Au sinistre : délais, expertise et pièges de l'indemnisation
Le jour du sinistre — panne de la vitrine réfrigérée un week-end d'août, dégât des eaux venu du voisin du dessus, incendie du tableau électrique — le déroulé est balisé par le contrat et par la loi.
Les délais de déclaration. L'article L.113-2 du Code des assurances fixe des planchers : le contrat ne peut pas vous imposer moins de cinq jours ouvrés pour déclarer un sinistre, ramenés à deux jours ouvrés en cas de vol. Déclarez vite, mais sachez qu'un retard ne fait perdre la garantie que si l'assureur prouve qu'il lui a causé un préjudice.
L'évaluation. Le principe indemnitaire de l'article L.121-1 s'applique : l'assurance répare, elle n'enrichit pas.
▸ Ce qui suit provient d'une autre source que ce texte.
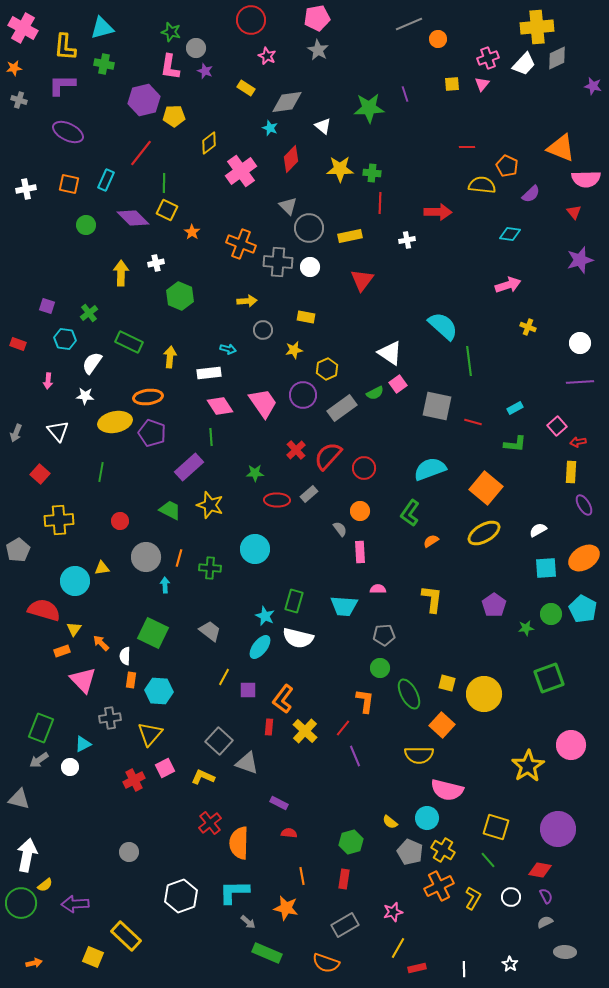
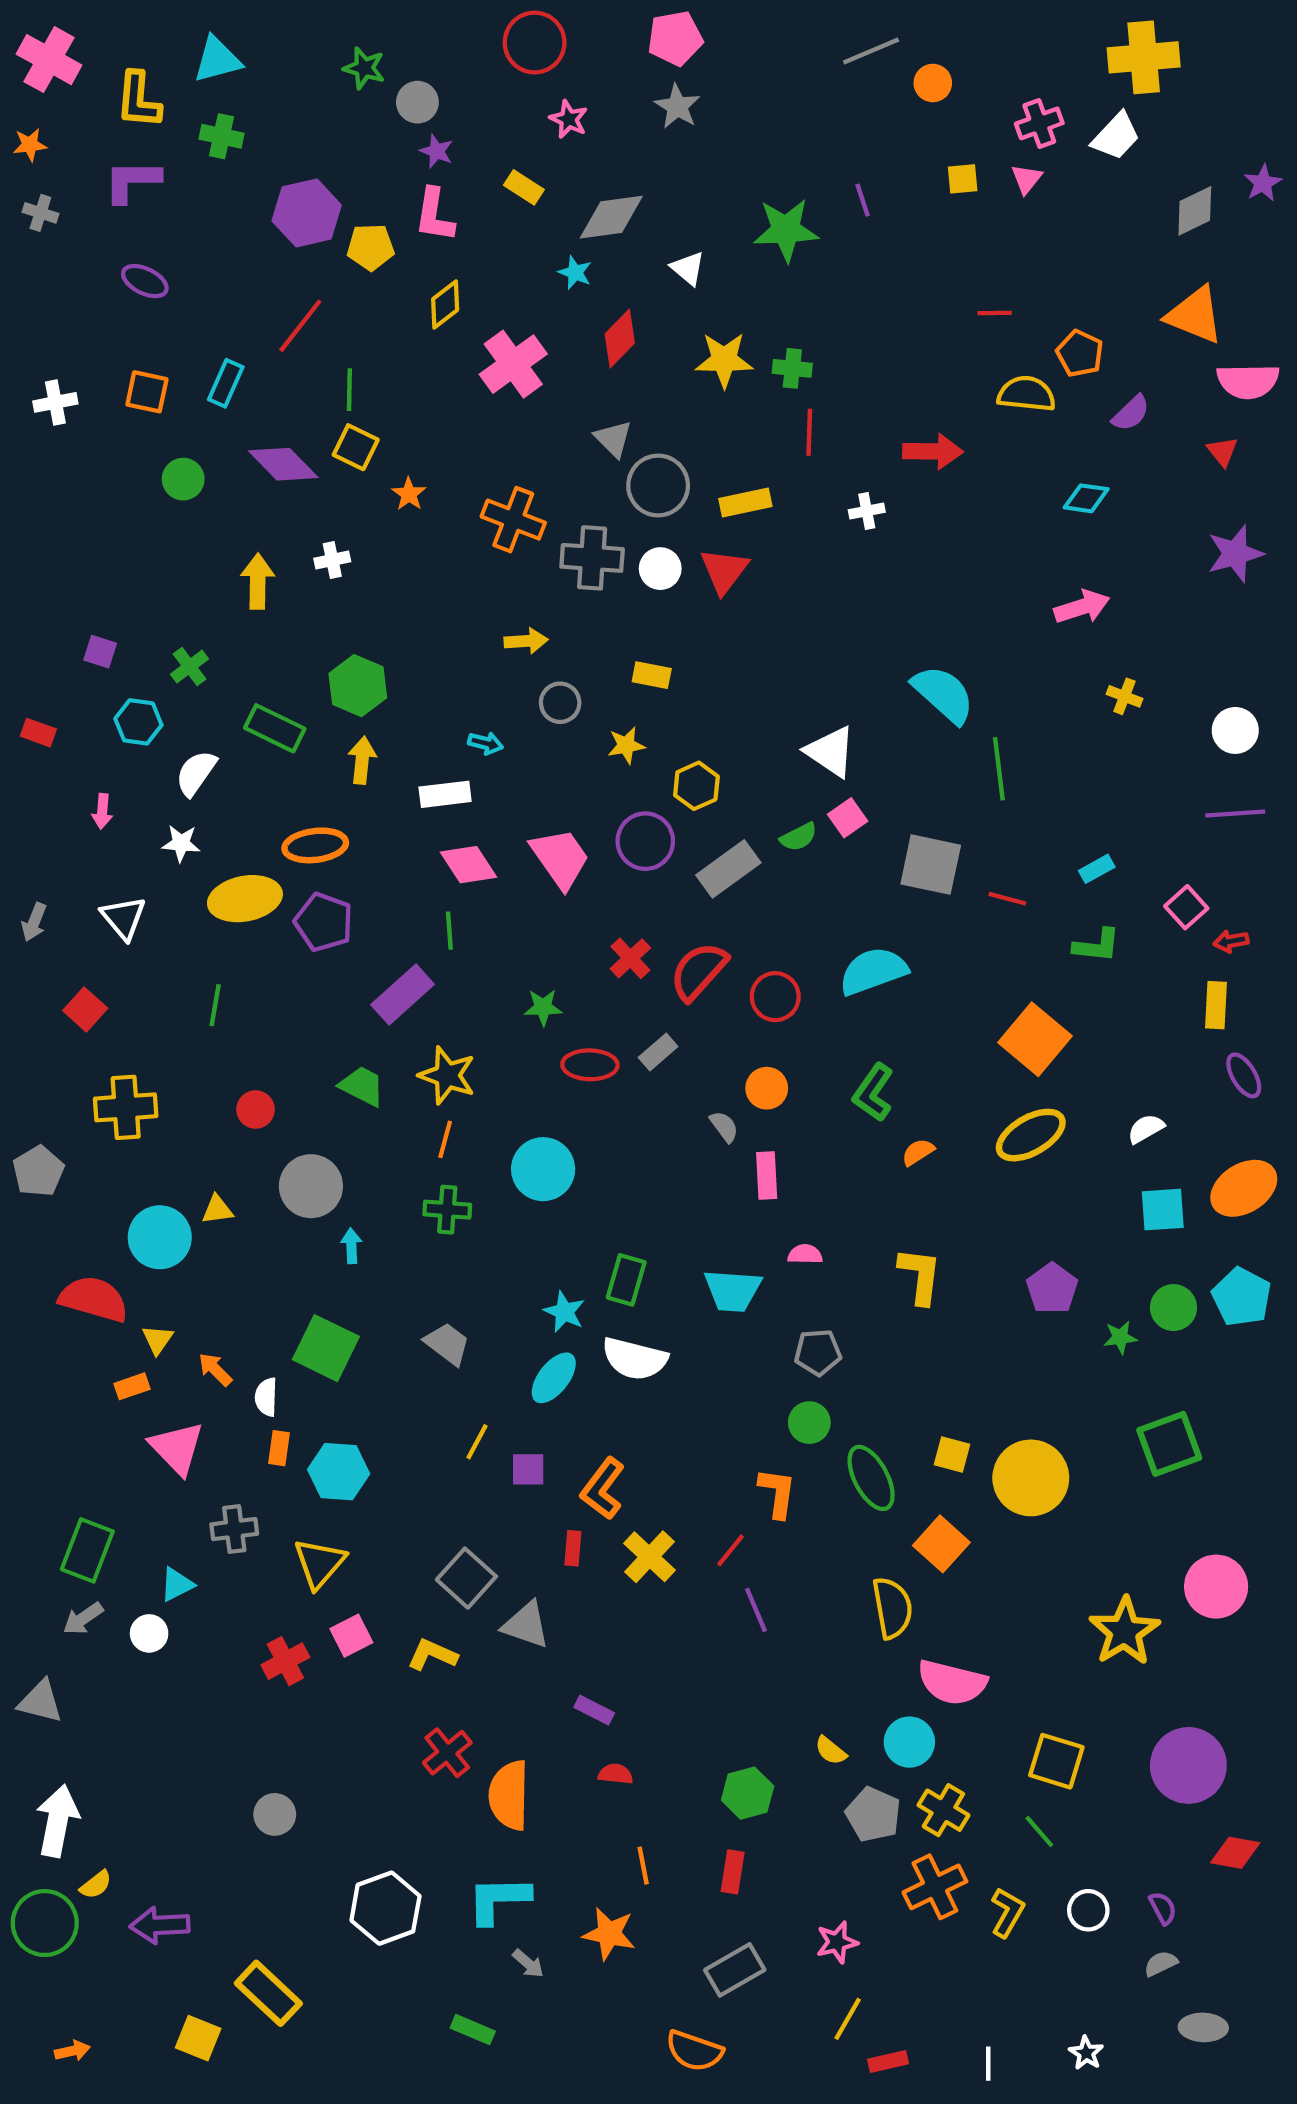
gray diamond: (557, 58) -> (1195, 211), moved
pink L-shape: (170, 67) -> (434, 215), moved
purple star: (593, 86) -> (1263, 183), turned 30
purple ellipse: (68, 132) -> (145, 281), size x0.7
red triangle: (362, 280) -> (724, 571), moved
green hexagon: (180, 296) -> (358, 686), moved
cyan semicircle: (430, 469) -> (873, 971), moved
orange line: (179, 558) -> (445, 1139), moved
yellow semicircle: (419, 755) -> (892, 1608), turned -100
red diamond: (540, 870) -> (1235, 1853), moved
green rectangle: (267, 953) -> (473, 2030), moved, size x0.7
Selon le contrat, le matériel est indemnisé en valeur à neuf ou après déduction de la vétusté — sur des blenders qui tournent dix heures par jour, la différence est significative. Pour les denrées perdues après une panne de froid, l'assureur demandera les relevés de température et la preuve de l'entretien du matériel.
Le piège de la sous-assurance. Si la valeur déclarée est inférieure à la valeur réelle, l'article L.121-5 autorise l'assureur à appliquer la règle proportionnelle : un contenu assuré 30 000 € qui en vaut 60 000 ne sera indemnisé qu'à moitié, même pour un petit sinistre.
Le statut de locataire. En cas d'incendie, l'article 1733 du Code civil présume la responsabilité du locataire envers son bailleur : la garantie « risques locatifs » est donc le cœur du contrat, complétée par le recours des voisins et des tiers. Enfin, les catastrophes naturelles relèvent du régime légal des articles L.125-1 et suivants du Code des assurances, avec sa franchise propre.
Résilier ou ajuster son contrat : les règles propres aux professionnels
Un point souvent mal compris des créateurs de bars à jus : vous souscrivez en tant que professionnel, et les protections du droit de la consommation ne vous suivent pas. La loi Hamon, qui permet aux particuliers de résilier à tout moment après un an, ne s'applique pas aux contrats professionnels ; le droit de rétractation de quatorze jours non plus. Il faut donc raisonner avec le Code des assurances.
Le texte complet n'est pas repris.